You have experience with dyneema mooring lines in nylon chafe sleeve? nylon will work on most mooring line but not good on dyneema. I have experience with dyneema life lines in nylon sleeve and it did not work, the nylon caused the dyneema to chafe badly and the problem was fixed by using dyneema chafe sleeve stitched and wiped to the life line. the stanchion is smooth on the inside and I think the line would have be better off with no sleeve. Here the sun ate up the nylon in less then 2 years, we do not get many clouds and it does not rain here very often.


----------



## pdqaltair (Nov 14, 2008)

overbored said:


> You have experience with dyneema mooring lines in nylon chafe sleeve? nylon will work on most mooring line but not good on dyneema. I have experience with dyneema life lines in nylon sleeve and it did not work, the nylon caused the dyneema to chafe badly and the problem was fixed by using dyneema chafe sleeve stitched and wiped to the life line. the stanchion is smooth on the inside and I think the line would have be better off with no sleeve. Here the sun ate up the nylon in less then 2 years, we do not get many clouds and it does not rain here very often.

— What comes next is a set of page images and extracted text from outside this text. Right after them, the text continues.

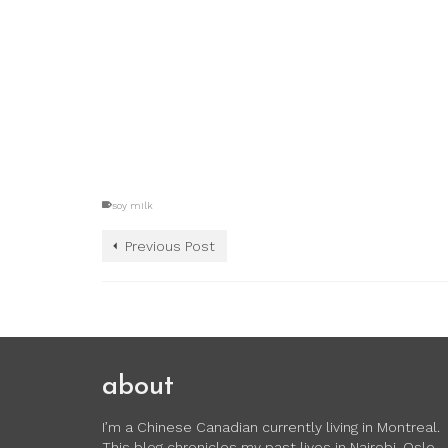
soy milk
Previous Post
about
I’m a Chinese Canadian currently living in Montreal.
This blog chronicles my past lives in Nairobi, Oslo,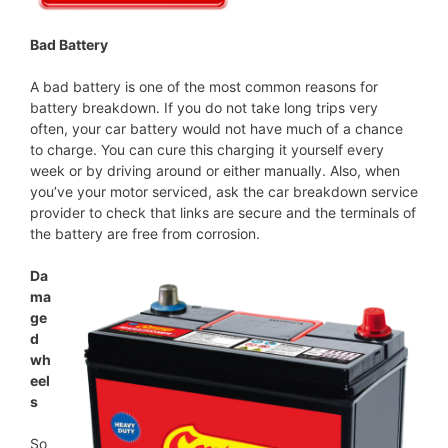
Bad Battery
A bad battery is one of the most common reasons for
battery breakdown. If you do not take long trips very
often, your car battery would not have much of a chance
to charge. You can cure this charging it yourself every
week or by driving around or either manually. Also, when
you’ve your motor serviced, ask the car breakdown service
provider to check that links are secure and the terminals of
the battery are free from corrosion.
Da
ma
ge
d
wh
eel
s
So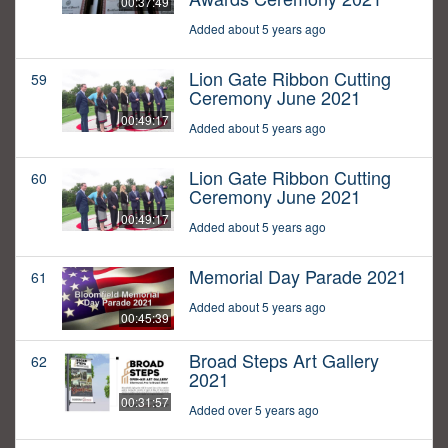
00:37:49
Added about 5 years ago
Lion Gate Ribbon Cutting
59
Ceremony June 2021
00:49:17
Added about 5 years ago
Lion Gate Ribbon Cutting
60
Ceremony June 2021
00:49:17
Added about 5 years ago
Memorial Day Parade 2021
61
Added about 5 years ago
00:45:39
Broad Steps Art Gallery
62
2021
00:31:57
Added over 5 years ago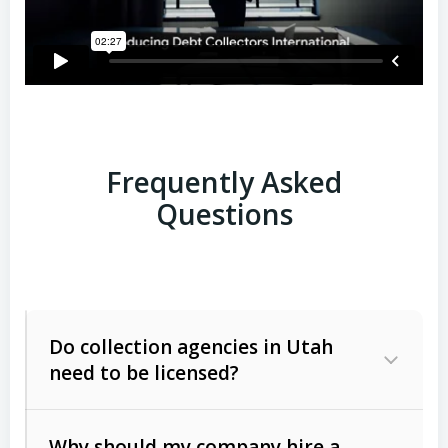
Frequently Asked
Questions
Do collection agencies in Utah
need to be licensed?
Why should my company hire a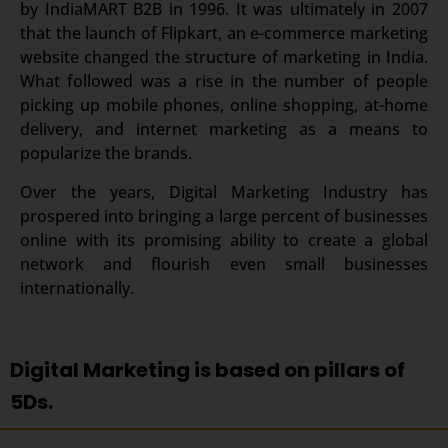
by IndiaMART B2B in 1996. It was ultimately in 2007
that the launch of Flipkart, an e-commerce marketing
website changed the structure of marketing in India.
What followed was a rise in the number of people
picking up mobile phones, online shopping, at-home
delivery, and internet marketing as a means to
popularize the brands.
Over the years, Digital Marketing Industry has
prospered into bringing a large percent of businesses
online with its promising ability to create a global
network and flourish even small businesses
internationally.
Digital Marketing is based on pillars of
5Ds.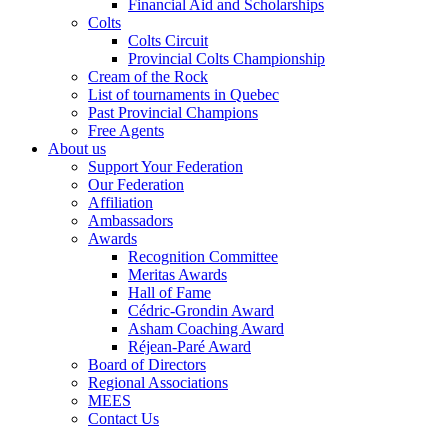
Financial Aid and Scholarships
Colts
Colts Circuit
Provincial Colts Championship
Cream of the Rock
List of tournaments in Quebec
Past Provincial Champions
Free Agents
About us
Support Your Federation
Our Federation
Affiliation
Ambassadors
Awards
Recognition Committee
Meritas Awards
Hall of Fame
Cédric-Grondin Award
Asham Coaching Award
Réjean-Paré Award
Board of Directors
Regional Associations
MEES
Contact Us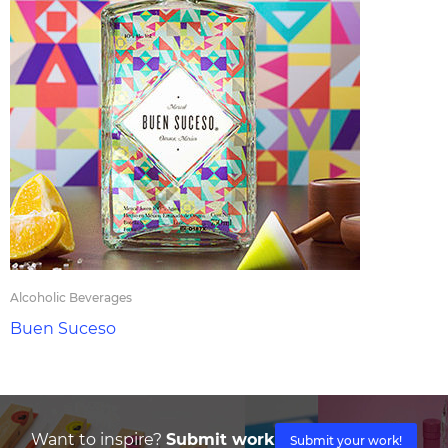
Alcoholic Beverages
Buen Suceso
Want to inspire?
Submit work
Submit your work!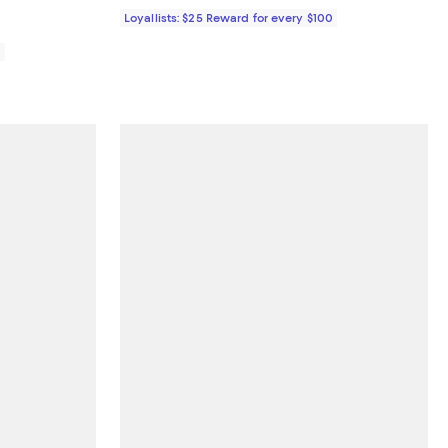
Loyallists: $25 Reward for every $100
0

Not as much, but yes. We use Dymeena to moor mixers in a waste water treatment system (the fact that it floats made it a great replacement for steel cable) with nylon chafe gear (cheap) where it passes over the banks. Not saltwater, but I certainly have not seen abrasion in the gear. Thanks for the heads-up. I'll watch.

What did you use for line and what for a nylon sleave? Perhaps one of these was different and was the challenge.


----------



## overbored (Oct 8, 2010)

I have been reading a bit on chafe gear and I think the problem is that the Dyneema did not like sliding in the nylon webbing after the sun got to the nylon and made it abrasive. chafe gear should be fastened to the line it is protecting. These life lines get used to support the weight of several people as they hang over the rail. ever since we attached the Dyneema sleeve to the line there is no chafing on the smooth stainless


----------



## Alex W (Nov 1, 2012)

I used vinyl tubing as the chafe guard in my stanchions. It is cheap, soft (so it can't cut the dyneema), and easy to replace should it chafe on it's own.

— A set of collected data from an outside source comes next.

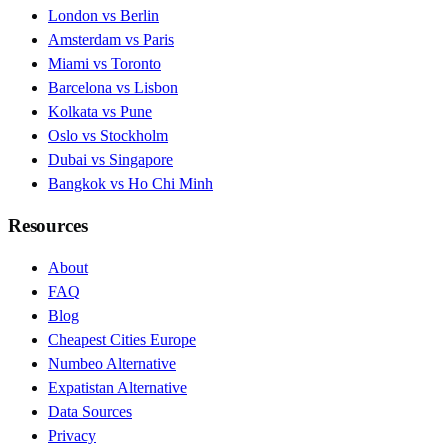
London vs Berlin
Amsterdam vs Paris
Miami vs Toronto
Barcelona vs Lisbon
Kolkata vs Pune
Oslo vs Stockholm
Dubai vs Singapore
Bangkok vs Ho Chi Minh
Resources
About
FAQ
Blog
Cheapest Cities Europe
Numbeo Alternative
Expatistan Alternative
Data Sources
Privacy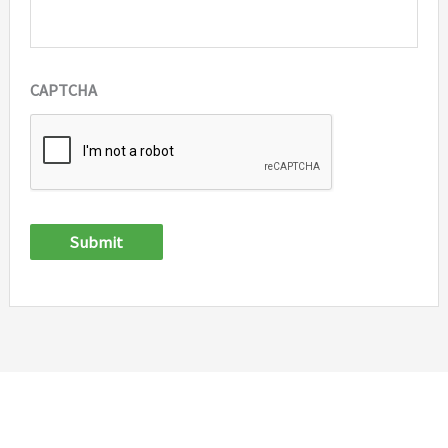
CAPTCHA
Submit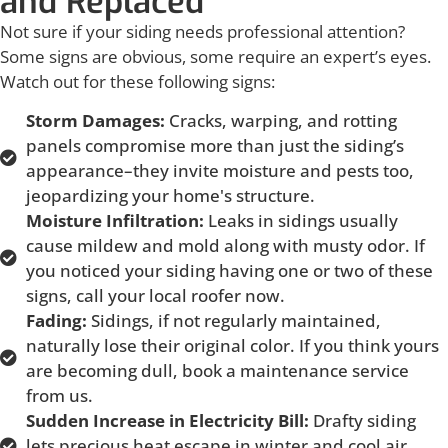
and Replaced
Not sure if your siding needs professional attention?
Some signs are obvious, some require an expert’s eyes.
Watch out for these following signs:
Storm Damages:
Cracks, warping, and rotting
panels compromise more than just the siding’s
appearance–they invite moisture and pests too,
jeopardizing your home's structure.
Moisture Infiltration:
Leaks in sidings usually
cause mildew and mold along with musty odor. If
you noticed your siding having one or two of these
signs, call your local roofer now.
Fading:
Sidings, if not regularly maintained,
naturally lose their original color. If you think yours
are becoming dull, book a maintenance service
from us.
Sudden Increase in Electricity Bill:
Drafty siding
lets precious heat escape in winter and cool air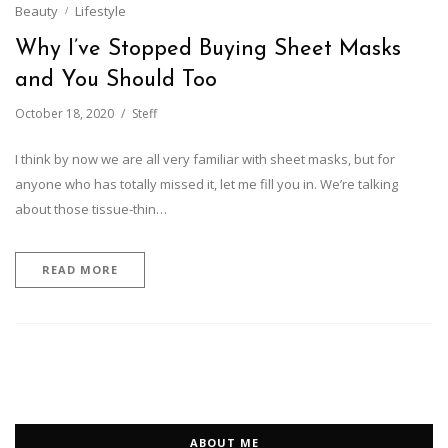
Beauty
Lifestyle
Why I’ve Stopped Buying Sheet Masks
and You Should Too
October 18, 2020
Steff
I think by now we are all very familiar with sheet masks, but for
anyone who has totally missed it, let me fill you in. We’re talking
about those tissue-thin…
READ MORE
ABOUT ME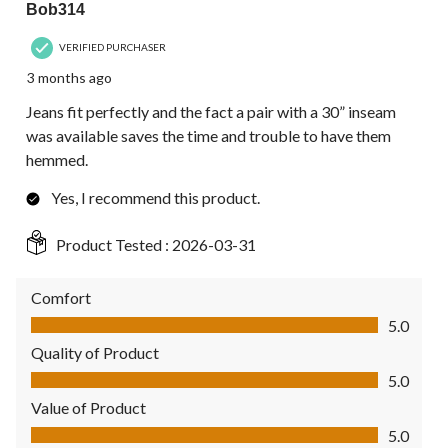
Bob314
VERIFIED PURCHASER
3 months ago
Jeans fit perfectly and the fact a pair with a 30” inseam
was available saves the time and trouble to have them
hemmed.
Yes, I recommend this product.
Product Tested :
2026-03-31
Comfort
Comfort, 5.0 out of 5
5.0
Quality of Product
Quality of Product, 5.0 out of 5
5.0
Value of Product
Value of Product, 5.0 out of 5
5.0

I got the suggestion from one of the "how to" articles on making dyneema lifelines.


----------



## Stumble (Feb 2, 2012)

Alex,

The problem with tubing is that as the line stretches inside it there is a tremendous amount of friction between the line and the tubing, and since the tube does a great job of keeping wind and water away from the line there is no good way to cool it off. This is more a problem with nylon lines, but not unheard of for dyneema too. 

Frankly I just use more dyneema as chaff guards when I need to. Just cut some extra from the same line you are protecting and pull the lifeline thru it. A quick whip on either side (or a taper if you like), and you have an integral chaff cover in seconds. And since dyneema is the most chaff resistant and UV stable line on the market, why would you use anything else? It is also a slippery as Teflon so where other lines might have friction issues it is rarely a problem with dyneema. 

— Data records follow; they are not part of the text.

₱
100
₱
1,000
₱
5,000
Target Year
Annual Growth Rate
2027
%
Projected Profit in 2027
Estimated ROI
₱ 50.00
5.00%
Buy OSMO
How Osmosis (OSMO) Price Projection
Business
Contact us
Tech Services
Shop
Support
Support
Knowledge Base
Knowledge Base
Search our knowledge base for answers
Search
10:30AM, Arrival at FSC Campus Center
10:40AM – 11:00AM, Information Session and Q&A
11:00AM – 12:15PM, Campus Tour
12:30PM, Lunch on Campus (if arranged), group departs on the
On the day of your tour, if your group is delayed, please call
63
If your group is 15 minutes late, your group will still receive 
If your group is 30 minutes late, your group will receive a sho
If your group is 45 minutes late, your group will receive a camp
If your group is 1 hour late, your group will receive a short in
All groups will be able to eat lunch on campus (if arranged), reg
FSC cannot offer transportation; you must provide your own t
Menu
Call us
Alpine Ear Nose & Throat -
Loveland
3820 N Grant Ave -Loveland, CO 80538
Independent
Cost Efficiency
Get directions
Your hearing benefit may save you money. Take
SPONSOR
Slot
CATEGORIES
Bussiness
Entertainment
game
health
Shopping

Btw the only time I have seen significant abrasion issues with dyneema was on a big boat cruising spinnaker on a long offshore passage. We couldn't keep the tack line from rubbing on the anchor roller, and every few hours it would pop. So I made a tripple abrasion guard, first was some 3/8 load bearing line, then a 3/8 spliced cover, then a 1/2" spliced cover. It was fat and ugly looking but it worked. We finished with 36 hours on the line with no more breaking.... But it did polish up the bow roller.


----------



## zz4gta (Aug 15, 2007)

Stumble, if you ever see that issue happening again, just use DCS from NER. I have 300' of it if you need some in there 'medium' size.


----------



## Alex W (Nov 1, 2012)

Stumble said:


> The problem with tubing is that as the line stretches inside it there is a tremendous amount of friction between the line and the tubing, and since the tube does a great job of keeping wind and water away from the line there is no good way to cool it off.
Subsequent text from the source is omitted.